→ **Directions for this task**
Below is some data. Retype exactly the lines starting at the one with "Subject: small bowel. Return masks as SVG." and ending at the one with "See the attached image. ## Task".

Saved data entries
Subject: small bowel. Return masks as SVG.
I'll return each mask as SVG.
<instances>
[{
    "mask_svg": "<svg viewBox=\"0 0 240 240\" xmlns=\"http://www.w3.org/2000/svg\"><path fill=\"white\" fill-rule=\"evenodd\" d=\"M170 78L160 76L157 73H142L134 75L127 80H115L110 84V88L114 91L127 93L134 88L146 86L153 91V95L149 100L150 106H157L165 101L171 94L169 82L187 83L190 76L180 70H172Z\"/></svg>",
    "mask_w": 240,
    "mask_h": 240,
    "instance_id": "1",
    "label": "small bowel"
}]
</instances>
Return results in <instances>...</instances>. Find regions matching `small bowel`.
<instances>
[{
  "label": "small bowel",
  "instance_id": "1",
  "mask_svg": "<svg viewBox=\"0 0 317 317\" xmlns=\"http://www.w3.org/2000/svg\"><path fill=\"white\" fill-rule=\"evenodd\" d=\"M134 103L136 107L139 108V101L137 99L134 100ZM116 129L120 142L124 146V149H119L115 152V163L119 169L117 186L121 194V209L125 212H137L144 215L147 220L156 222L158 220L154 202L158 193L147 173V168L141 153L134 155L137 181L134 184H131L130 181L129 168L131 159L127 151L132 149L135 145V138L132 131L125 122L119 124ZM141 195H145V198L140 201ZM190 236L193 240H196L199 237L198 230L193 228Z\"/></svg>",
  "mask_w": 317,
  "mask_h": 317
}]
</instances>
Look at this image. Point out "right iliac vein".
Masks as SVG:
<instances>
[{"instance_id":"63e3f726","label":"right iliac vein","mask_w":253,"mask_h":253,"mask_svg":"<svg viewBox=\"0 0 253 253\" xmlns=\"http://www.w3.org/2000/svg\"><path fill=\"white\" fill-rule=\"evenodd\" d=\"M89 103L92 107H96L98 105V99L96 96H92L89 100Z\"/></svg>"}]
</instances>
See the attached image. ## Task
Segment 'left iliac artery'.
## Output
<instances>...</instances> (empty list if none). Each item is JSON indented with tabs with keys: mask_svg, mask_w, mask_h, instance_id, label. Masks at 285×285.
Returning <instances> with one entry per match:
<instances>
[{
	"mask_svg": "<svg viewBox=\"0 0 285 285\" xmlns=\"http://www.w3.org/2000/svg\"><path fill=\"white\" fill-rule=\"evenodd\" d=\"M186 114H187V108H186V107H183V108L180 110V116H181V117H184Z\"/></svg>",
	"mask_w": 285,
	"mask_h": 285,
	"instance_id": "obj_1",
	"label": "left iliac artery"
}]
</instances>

---

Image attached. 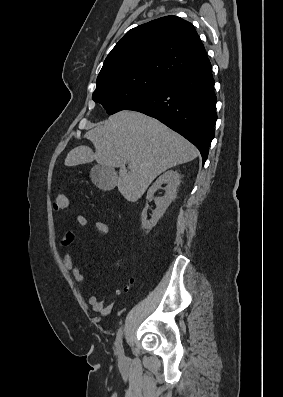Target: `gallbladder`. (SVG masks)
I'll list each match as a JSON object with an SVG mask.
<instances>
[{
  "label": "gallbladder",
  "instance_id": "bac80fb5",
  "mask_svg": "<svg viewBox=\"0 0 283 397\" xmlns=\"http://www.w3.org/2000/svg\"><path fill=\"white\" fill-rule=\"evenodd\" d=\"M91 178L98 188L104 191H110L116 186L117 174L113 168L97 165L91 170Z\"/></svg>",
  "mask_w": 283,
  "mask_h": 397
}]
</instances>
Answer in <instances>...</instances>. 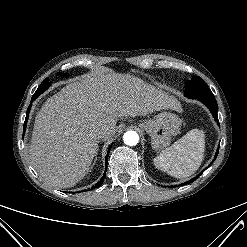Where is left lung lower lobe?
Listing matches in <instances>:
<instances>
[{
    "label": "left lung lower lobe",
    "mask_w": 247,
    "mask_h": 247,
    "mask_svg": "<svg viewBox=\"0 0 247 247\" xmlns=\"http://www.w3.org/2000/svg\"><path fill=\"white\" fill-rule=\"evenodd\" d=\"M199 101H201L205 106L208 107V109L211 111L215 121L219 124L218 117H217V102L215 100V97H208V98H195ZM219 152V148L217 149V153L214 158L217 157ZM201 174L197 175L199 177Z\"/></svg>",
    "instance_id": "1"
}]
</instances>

---

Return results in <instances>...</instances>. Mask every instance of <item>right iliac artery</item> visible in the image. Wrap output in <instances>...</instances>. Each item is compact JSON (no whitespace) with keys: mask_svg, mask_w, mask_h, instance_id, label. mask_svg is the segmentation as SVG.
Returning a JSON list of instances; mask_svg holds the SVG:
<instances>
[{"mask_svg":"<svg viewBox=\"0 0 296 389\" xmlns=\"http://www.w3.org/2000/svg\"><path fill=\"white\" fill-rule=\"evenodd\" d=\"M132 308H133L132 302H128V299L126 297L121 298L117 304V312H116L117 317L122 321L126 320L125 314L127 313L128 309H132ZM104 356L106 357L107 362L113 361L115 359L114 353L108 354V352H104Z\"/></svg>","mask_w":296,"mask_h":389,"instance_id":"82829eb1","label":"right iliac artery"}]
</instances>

→ **Exercise solution**
Subject: small bowel. Return masks as SVG.
I'll return each mask as SVG.
<instances>
[{
    "mask_svg": "<svg viewBox=\"0 0 240 240\" xmlns=\"http://www.w3.org/2000/svg\"><path fill=\"white\" fill-rule=\"evenodd\" d=\"M170 78L160 76L157 73H142L134 75L127 80H115L110 84V88L114 91L127 93L134 88L146 86L153 91V95L149 100L150 106H157L165 101L171 94L169 82L187 83L190 76L180 70H172Z\"/></svg>",
    "mask_w": 240,
    "mask_h": 240,
    "instance_id": "1",
    "label": "small bowel"
}]
</instances>
Return results in <instances>...</instances>. Find regions matching `small bowel`.
<instances>
[{
  "label": "small bowel",
  "instance_id": "1",
  "mask_svg": "<svg viewBox=\"0 0 317 317\" xmlns=\"http://www.w3.org/2000/svg\"><path fill=\"white\" fill-rule=\"evenodd\" d=\"M134 103L136 107L139 108V101L137 99L134 100ZM116 129L120 142L124 146V149H119L115 152V163L119 169L117 186L121 194V209L125 212H137L144 215L147 220L156 222L158 220L154 202L158 193L147 173V168L141 153L134 155L137 181L134 184H131L130 181L129 168L131 159L127 151L132 149L135 145V138L132 131L125 122L119 124ZM141 195H145V198L140 201ZM190 236L193 240H196L199 237L198 230L193 228Z\"/></svg>",
  "mask_w": 317,
  "mask_h": 317
}]
</instances>
Look at this image. Point out "right iliac vein".
Masks as SVG:
<instances>
[{"instance_id":"63e3f726","label":"right iliac vein","mask_w":253,"mask_h":253,"mask_svg":"<svg viewBox=\"0 0 253 253\" xmlns=\"http://www.w3.org/2000/svg\"><path fill=\"white\" fill-rule=\"evenodd\" d=\"M89 103L92 107H96L98 105V99L96 96H92L89 100Z\"/></svg>"}]
</instances>
See the attached image. ## Task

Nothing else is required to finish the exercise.